- **Try it**:
Whatever appears in the records, retype it exactly, except for the pictures.

•••••

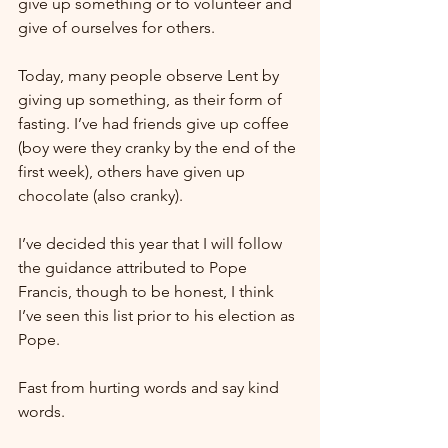
give up something or to volunteer and 
give of ourselves for others.
Today, many people observe Lent by 
giving up something, as their form of 
fasting. I’ve had friends give up coffee 
(boy were they cranky by the end of the 
first week), others have given up 
chocolate (also cranky).
I’ve decided this year that I will follow 
the guidance attributed to Pope 
Francis, though to be honest, I think 
I’ve seen this list prior to his election as 
Pope.
Fast from hurting words and say kind 
words.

•••••

- **Task output**:
give up something or to volunteer and 
give of ourselves for others.
Today, many people observe Lent by 
giving up something, as their form of 
fasting. I’ve had friends give up coffee 
(boy were they cranky by the end of the 
first week), others have given up 
chocolate (also cranky).
I’ve decided this year that I will follow 
the guidance attributed to Pope 
Francis, though to be honest, I think 
I’ve seen this list prior to his election as 
Pope.
Fast from hurting words and say kind 
words.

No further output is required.